Nos ha tocado vivir en una sociedad de consumo, en la que el hombre es una máquina de engullir mercancías de toda especie. Somos parte de una sociedad que busca el placer por el placer y a veces nos dejamos arrollar por esta corriente de quienes corren ciegamente tras el bienestar y el confort: lo queremos ver y tocar todo y lo soñamos on line…
En el fondo, somos victimas de una estructura de consumo, que ha convertido los centros comerciales en las nuevas «catedrales del ocio y el consumo». El supremo criterio del consumo es el beneficio; beneficio que, a veces, sólo favorece a unos pocos a costa de muchos. Se nos incita a gastar y gastar de forma compulsiva. No negamos los beneficios del progreso, lo que denunciamos es que con frecuencia se pongan las cosas antes que las personas.
La palabra de Cristo en el sermón de la montaña, aquel rosario de ocho bienaventuranzas, nos suena a fábula ingenua de niños. No acabamos de creernos su palabra. Ponemos nuestra confianza en el poder, el dinero, el bienestar, o en la paz barata que confundimos con el egoísmo de no complicarme la vida. Y rehuimos los frutos de la justicia verdadera que constituye a cada hombre en hermano y no nos implicamos en la construcción de un mundo nuevo, según el sueño eterno de Dios: un reino de fraternidad y convivencia, bajo la mirada amable de un Padre de todos.
Muchas veces los cristianos no hemos sabido transmitir el convencimiento de que realmente nos creemos la palabra de Dios: lo de «bienaventurados los pobres» nos suena demasiado fuerte, y lo de «bienaventurados los limpios de corazón», resuena a cierta ingenuidad. Parece que Jesús está predicando «un mundo al revés». Y es verdad. Francisco, en su Exhortación Gaudete et exsultate, nos dice que «vivir las Bienaventuranzas es ir contracorriente».
Difícilmente los cristianos podemos anunciar, con credibilidad, un reino de justicia y fraternidad, si nos ven apegados a situaciones de privilegio, de injusticia, de consumo excesivo, de deseo de poder. Corremos el peligro de ser poseídos por lo que poseemos, cayendo en una esclavitud solapada. En realidad, estamos muy lejos de poner nuestra confianza en el Señor y en su Reino: no somos del todo «pobres de espíritu».

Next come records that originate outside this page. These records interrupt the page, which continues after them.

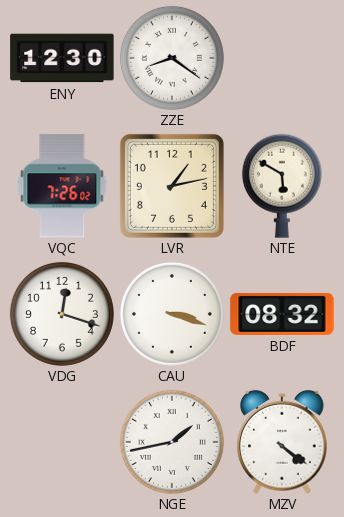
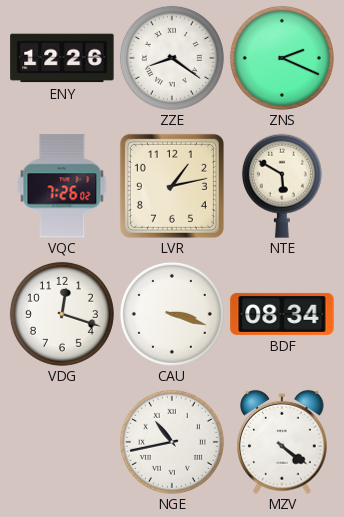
ENY: 12:30 -> 12:26
ZNS: none -> 2:19
BDF: 08:32 -> 08:34
NGE: 1:43 -> 10:43
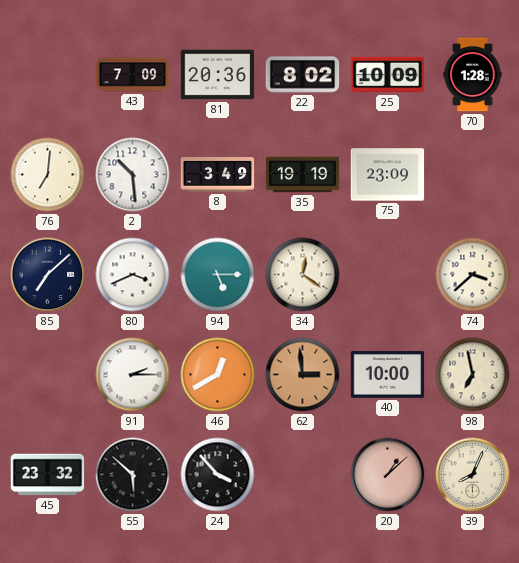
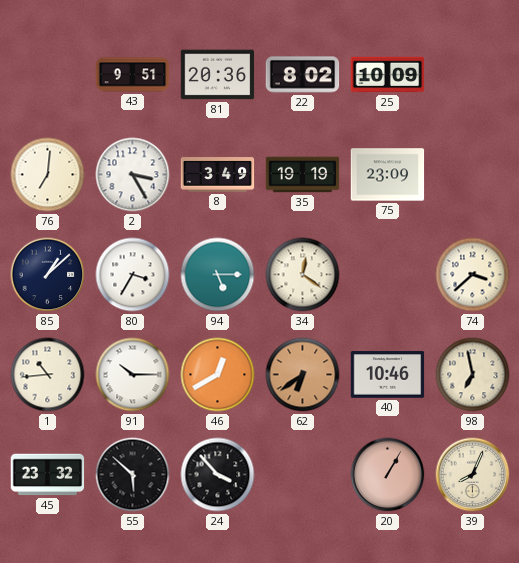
43: 7:09 -> 9:51
70: 1:28 -> none
2: 10:29 -> 3:25
85: 7:08 -> 1:08
80: 3:41 -> 3:35
1: none -> 10:44
91: 2:15 -> 10:15
62: 2:59 -> 6:39
40: 10:00 -> 10:46
20: 1:08 -> 1:05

Aceptar que Cristo está vivo entre nosotros y que su enseñanza tiene plena vigencia, es el primer fruto palpable del Reino del Padre, del «cielo nuevo y la tierra nueva», anhelado por aquellos que nos precedieron en la fe: ¡El Reino de las bienaventuranzas es posible! Porque antes que una ilusión humana es el mayor sueño de Dios: un mundo donde el amor sea la Carta Magna. El amor exige libertad ante todas las cosas. La Eucaristía que celebramos cada domingo es una llamada al compromiso por hacer del Sermón de las Bienaventuranzas un estilo de vida. Aunque tengamos la sensación de que «remamos contracorriente».